I hadn’t expected someone kind.

He’d wandered through my place, took one look at my room with its blackout curtains, half-melted candles, and shelves stuffed with books and mess, and said, “This looks like Sabrina the Teenage Witch gave up halfway through a summoning spell.”

Then he’d sat on my bed and told me the truth—he was gay. He hadn’t wanted this arrangement either. His agency had forced it, just like mine. And for a second, I hadn’t felt alone.

Not safe. Not better. But not completely alone, either.

“Sorry, Nic,” I muttered, sitting down on the sand. It clung to my palms, gritty and warm.

I looked up. The sky was full of stars. Millions of them, just burning brightly.

“It’s a strange kind of hollow,” I said. “Selling yourself. Doing everything except what you actually want. And telling yourself that’s enough because there’s no other choice.”

He lowered himself beside me, arms resting on his knees. “I know. Thank God I have Matthew to go home to. He makes it bearable.” He paused, uncertain. “Have you heard about?…?him?”

I flinched. Not enough to notice, just enough to feel it.

Him.

I didn’t say his name. Didn’t let my mind go there. Didn’t let it wander to his hands, his voice, the way his mouth had felt on mine.

I didn’t let myself remember the way his eyes had burned through me, or how his words used to sit warmly against my skin. I didn’t let my heart ache. I didn’t let it hope.

He didn’t fucking exist.

He had let them take me. The man who had sworn he’d protect me. Who’d sworn I was safe with him. He’d abandoned me.

If I’d hated him before, now I wanted him buried. Or maybe just gone.

Gone from me, gone from this life, gone from the part of my memory that still stung when I breathed too deeply.

Nicholas only knew because he’d heard Victoria bring him up again and again. Begging me to reach out, to let him explain.

As if I needed his version of the story. As if I didn’t already know the truth. There was nothing he could say that would make a year of silence feel less empty.

A year. Twelve whole fucking months.

Not a call. Not a letter. Not even a message through someone else. He didn’t have to tell the truth. He just had to show up.

And he hadn’t.

And that silence was louder than anything he’d ever said. I hated him for it.

I always would.

When I’d gotten out of rehab, I thought I’d stopped waiting for him. I’d told myself it was done. That I was done.

But when I stepped back into my apartment and shut the door behind me, something small and pathetic had still looked toward the hallway, half expecting him to be there.

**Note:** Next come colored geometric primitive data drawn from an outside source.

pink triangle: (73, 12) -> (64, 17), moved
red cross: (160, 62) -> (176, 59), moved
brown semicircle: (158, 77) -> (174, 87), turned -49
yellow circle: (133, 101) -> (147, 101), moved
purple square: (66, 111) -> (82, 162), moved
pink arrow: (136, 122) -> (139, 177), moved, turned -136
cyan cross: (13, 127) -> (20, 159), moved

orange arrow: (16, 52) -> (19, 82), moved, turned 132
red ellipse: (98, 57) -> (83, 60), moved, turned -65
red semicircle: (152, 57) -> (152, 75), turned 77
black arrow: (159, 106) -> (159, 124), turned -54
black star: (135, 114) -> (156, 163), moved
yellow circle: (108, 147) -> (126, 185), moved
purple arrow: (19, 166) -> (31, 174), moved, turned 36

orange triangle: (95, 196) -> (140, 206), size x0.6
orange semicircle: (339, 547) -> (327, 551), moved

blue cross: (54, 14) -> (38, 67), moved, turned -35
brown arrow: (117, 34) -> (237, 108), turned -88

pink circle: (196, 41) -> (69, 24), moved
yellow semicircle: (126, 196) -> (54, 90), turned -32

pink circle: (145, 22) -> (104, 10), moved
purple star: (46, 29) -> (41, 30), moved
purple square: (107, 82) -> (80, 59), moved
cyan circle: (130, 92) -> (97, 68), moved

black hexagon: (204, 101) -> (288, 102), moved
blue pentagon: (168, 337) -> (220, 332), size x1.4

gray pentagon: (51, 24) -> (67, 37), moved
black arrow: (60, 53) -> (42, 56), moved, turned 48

Not to hold me. Not to speak. Just to stand there with his hands behind his back, jaw locked, eyes hard—like nothing had changed when everything had.

He wasn’t there.

My father said there was no need for a bodyguard anymore. Said I wouldn’t be doing any public appearances without Nicholas and his team. That their people would keep me safe now.

So, I made a decision.

I’d locked that door. Thrown the key into whatever deeply buried part of me still wanted him. And I hadn’t looked back since.

I stared out at the water, the waves folding into the shore again and again.

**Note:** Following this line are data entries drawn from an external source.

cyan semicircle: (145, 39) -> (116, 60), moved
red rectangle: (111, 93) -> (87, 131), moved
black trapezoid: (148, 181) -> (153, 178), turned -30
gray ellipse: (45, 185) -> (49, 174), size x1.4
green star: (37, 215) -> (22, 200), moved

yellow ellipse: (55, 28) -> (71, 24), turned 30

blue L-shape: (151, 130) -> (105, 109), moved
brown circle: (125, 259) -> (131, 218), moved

Somewhere behind us, the party kept spilling across the sand, loud and curated and exactly what my father had paid for. Yet, the Hamptons had never felt this quiet.

My eyes lifted to the sky as a shooting star slipped through the darkness. It burned quietly, briefly beautiful, then vanished.

“No. But you know?…?I think I’m just like a shooting star. Forever alone. Bright for a second, maybe beautiful. Then gone. No one really misses it once it disappears.”

Nicholas didn’t answer right away. Just sat beside me, eyes on the stars above. “Have you ever heard of binary stars?”

I glanced at him, brow drawn, and shook my head.

“Two stars caught in the same pull. They orbit each other, not for a moment, but for a lifetime. If one fades, the other loses everything. They weren’t meant to survive alone.”

His voice was gentle, steady, certain in a way that made my chest ache.

“You’re not a shooting star, Scarlett. You’re one half of something rare. And somewhere out there, the other half is already looking for you.”